DOD brass: Coalitions need info sharing

Some contend allies should have SIPRNET access

HONOLULU — U.S. military forces need to develop a better way to share information about potential or current adversaries with allies and coalition partners, top Defense Department commanders said at an AFCEA International conference here last week.

This information sharing should include coalition partners' access to DOD's Secret Internet Protocol Router Network (SIPRNET), a move resisted by members of the intelligence community, a commander said at the AFCEA Technet Asia-Pacific conference.

Vice Adm. Gary Roughead, deputy commander of Pacific Command, said sharing information with allies and coalition partners is vital to U.S. interests as the military fights an increasingly global war on terrorism.

Such information sharing runs counter to a long-standing U.S. policy to tightly compartmentalize and classify operational and intelligence data even with close allies such as Australia, Canada, New Zealand and the United Kingdom.
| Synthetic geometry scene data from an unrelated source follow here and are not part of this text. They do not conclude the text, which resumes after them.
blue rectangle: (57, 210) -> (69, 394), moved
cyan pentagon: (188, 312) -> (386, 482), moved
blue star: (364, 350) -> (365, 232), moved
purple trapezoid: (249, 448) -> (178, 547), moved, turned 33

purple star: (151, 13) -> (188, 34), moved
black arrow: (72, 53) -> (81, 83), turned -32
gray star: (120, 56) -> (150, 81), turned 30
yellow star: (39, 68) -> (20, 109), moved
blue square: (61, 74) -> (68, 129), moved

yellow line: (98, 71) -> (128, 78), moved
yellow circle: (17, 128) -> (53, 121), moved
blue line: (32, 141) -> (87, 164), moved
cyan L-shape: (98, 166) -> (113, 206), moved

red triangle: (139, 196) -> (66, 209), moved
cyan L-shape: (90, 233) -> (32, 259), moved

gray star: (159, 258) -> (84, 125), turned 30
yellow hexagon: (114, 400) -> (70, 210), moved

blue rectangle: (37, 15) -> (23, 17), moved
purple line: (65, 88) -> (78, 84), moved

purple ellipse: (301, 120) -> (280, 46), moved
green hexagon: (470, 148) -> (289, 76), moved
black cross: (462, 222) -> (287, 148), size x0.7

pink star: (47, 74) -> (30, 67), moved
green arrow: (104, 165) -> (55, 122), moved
Air Force Col. Greg Brundidge, director of communications and information at Pacific Air Force headquarters, summed up this conundrum as "the need to share vs. the need to know." But, he added that today, "the compelling operational requirement is the need to share, and we have to design systems that can do that."
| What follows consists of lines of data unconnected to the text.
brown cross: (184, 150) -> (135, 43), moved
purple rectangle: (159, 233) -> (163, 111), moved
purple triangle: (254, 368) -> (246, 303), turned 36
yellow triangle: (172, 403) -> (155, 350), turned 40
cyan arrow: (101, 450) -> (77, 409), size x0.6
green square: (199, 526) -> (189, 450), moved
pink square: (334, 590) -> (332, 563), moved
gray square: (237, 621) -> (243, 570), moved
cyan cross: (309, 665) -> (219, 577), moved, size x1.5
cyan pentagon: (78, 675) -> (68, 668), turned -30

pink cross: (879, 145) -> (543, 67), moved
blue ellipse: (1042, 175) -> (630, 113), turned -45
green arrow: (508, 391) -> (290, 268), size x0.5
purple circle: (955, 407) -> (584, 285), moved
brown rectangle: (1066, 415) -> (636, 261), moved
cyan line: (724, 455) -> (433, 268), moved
Army Brig. Gen. Randy Strong, director of command, control, communications and computer systems at Pacific Command, said the way the U.S. shares information with allies requires the use of multiple networks, each operating in a separate classified domain and linked to separate computers. That is not efficient use of bandwidth or desktop space, he said.

Michael Maxwell, deputy director of Canadian Maritime Forces Pacific, said this approach has required installation of multiple computers onboard Canadian frigates operating with the U.S. Navy

in the Middle East. The computers that can share limited information with

U.S. forces are literally taped on top of computers hooked into Canadian military networks.
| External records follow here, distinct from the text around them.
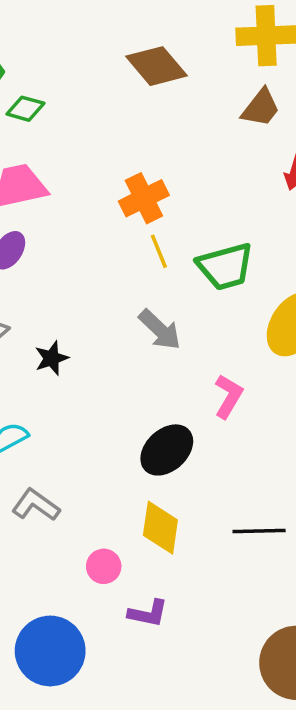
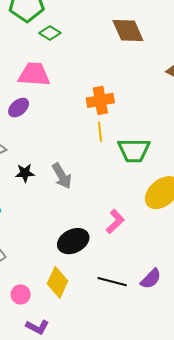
gray arrow: (160, 330) -> (62, 176), moved
black line: (259, 531) -> (112, 282), moved

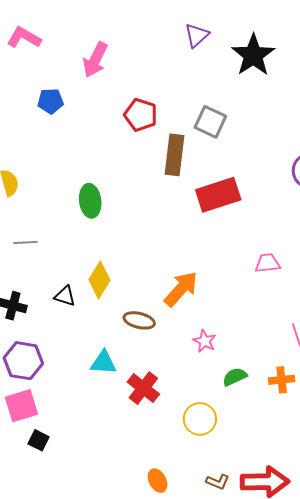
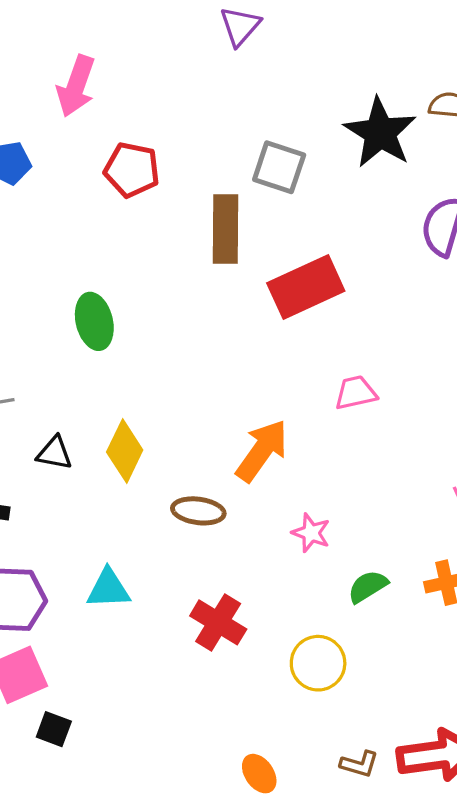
black star: (253, 55) -> (380, 133), moved
red pentagon: (141, 115) -> (132, 170), moved
pink trapezoid: (268, 263) -> (356, 393), moved
black triangle: (65, 296) -> (54, 453), moved
cyan triangle: (103, 363) -> (108, 589), moved

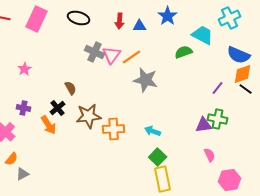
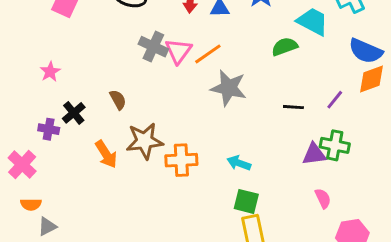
black line: (246, 89) -> (293, 107), moved, turned -32
black cross: (58, 108) -> (74, 113), moved
orange arrow: (49, 125) -> (106, 154), moved
green square: (158, 157) -> (246, 201), turned -30
orange semicircle: (12, 159) -> (31, 204), turned 48

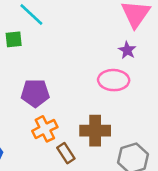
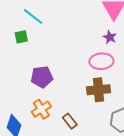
orange cross: (45, 129) -> (41, 109), moved
brown cross: (95, 131) -> (99, 90), moved

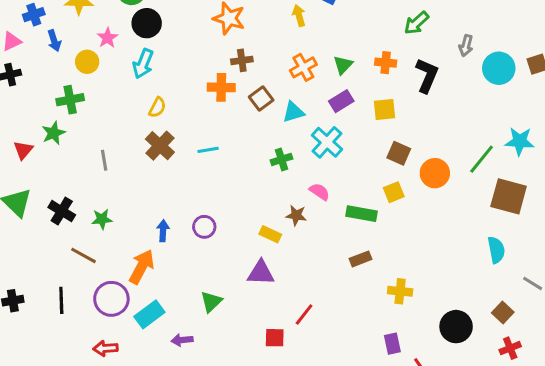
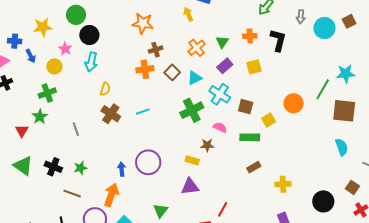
blue cross: (34, 15) -> (15, 41), turned 32
brown square: (399, 153) -> (246, 107), moved
green cross: (281, 159) -> (192, 110), size x1.6
purple circle: (204, 227) -> (148, 162), size x1.6

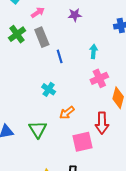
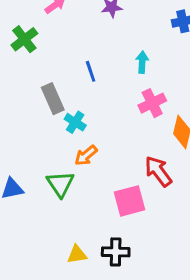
gray rectangle: (42, 37) -> (53, 99), moved
orange arrow: (67, 113) -> (86, 155), moved
red arrow: (102, 123) -> (158, 171), turned 145

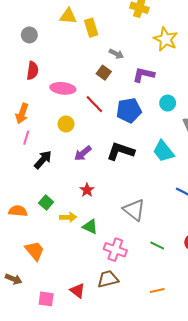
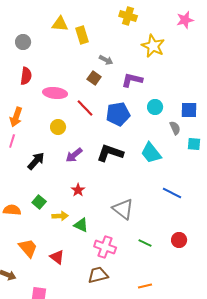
pink line: (26, 138) -> (12, 141), moved
red triangle: (78, 291) -> (57, 257), moved

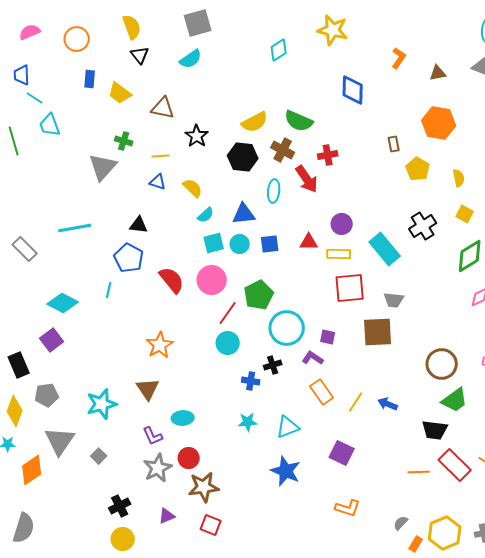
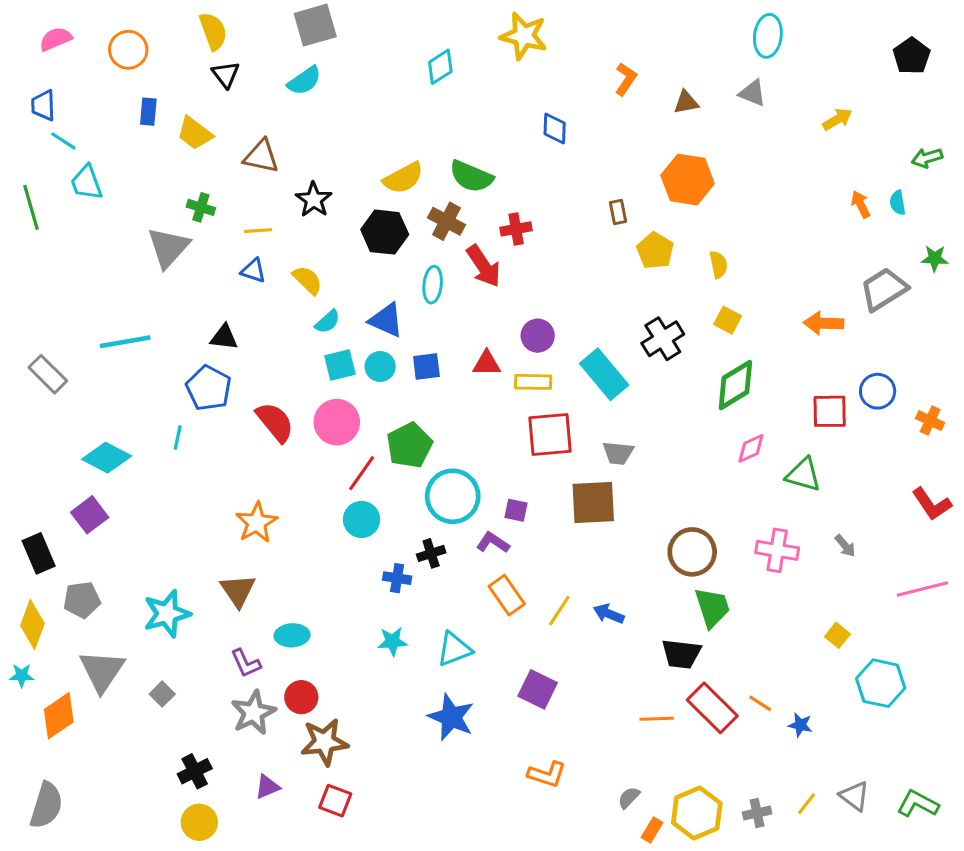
blue diamond: (353, 90) -> (555, 129), size x0.7
blue triangle: (244, 214) -> (386, 320), turned 30
green trapezoid: (455, 400) -> (712, 608), turned -72

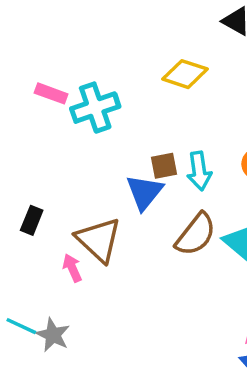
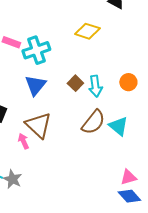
brown square: (164, 166) -> (75, 83), turned -35
blue triangle: (145, 192) -> (35, 85), moved

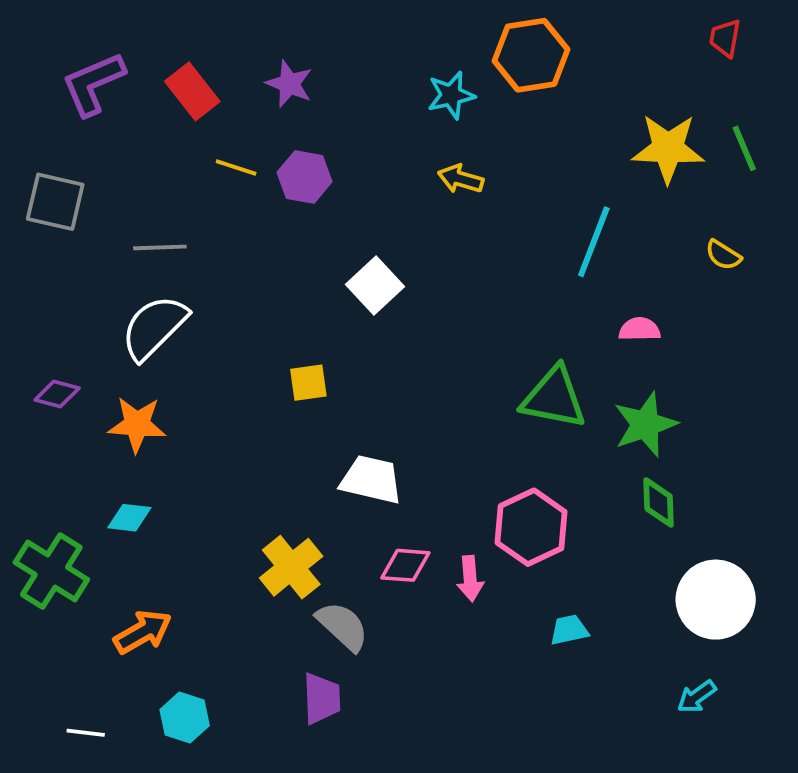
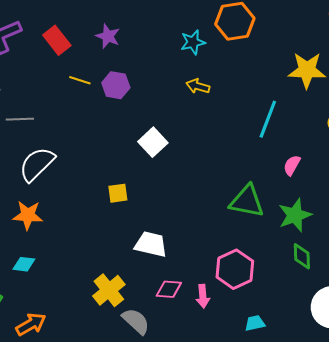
gray line: (160, 247) -> (20, 119), moved
pink semicircle: (640, 329) -> (292, 165), turned -60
Brundidge said information sharing with allies and partners needs to be built into the Global Information Grid, not treated as an afterthought.

Army Col. Gil Griffin, commander of the Defense Information Systems Agency-Pacific, said that thanks to a joint Navy/ DISA program called Combined Enterprise Regional Information Exchange System (CENTRIXS), information sharing with allies has improved during the program's more than two-year span.

Griffin said CENTRIXS has 20,000 users in 65 nations with access to a common e-mail system and the ability to browse Web sites with operational and tactical information.

Navy officials have installed CENTRIXS PCs on a wide range of ships, said Capt. Dean Kiyohara, director of command, control, communications, computers and intelligence (C4I) for the Pacific Fleet. Kiyohara added that the Navy's commitment to CENTRIXS includes installation of 10 to 30 PCs, which can access the system on command ships such as USS Blue Ridge and three workstations on smaller ships.

Col. Bill Febuary, C4I director of Marine Corps Forces Pacific, sees CENTRIXS as the network of choice for sharing information with coalition partners. But he said that if DOD officials are to meet President Bush's mandate to share information with partners, any such network must include SIPRNET access.

Strong challenged industry officials to develop a solution that meets the often-conflicting classification and sharing requirements, and indicated that he would entertain any fix, as long as it allowed an individual to work with multiple partners from just one desktop computer.

VOIP: Call waiting

HONOLULU — Voice over IP will become the way U.S. military officials handle phone calls sometime in the future, but not until the Defense Department can ensure redundancy and backup for such a system, according to DOD officials.

Army Brig. Gen. Randy Strong, director of command, control, communications and computer systems at U.S. Pacific Command, said military data networks would likely handle voice-over-IP calls. Those networks have outages, but they are backed up by circuit-switched voice networks.

Before DOD officials move the agency's voice traffic to voice over IP, Strong said they need to have assurances that the voice system will have the same kind of redundancy and backup that the data network has today, potentially through the use of an IP network dedicated to voice-over-IP traffic.

If the backup problem can be resolved, he said, voice over IP promises to reduce demand on DOD networks because it uses bandwidth much more efficiently than circuit-switched voice networks.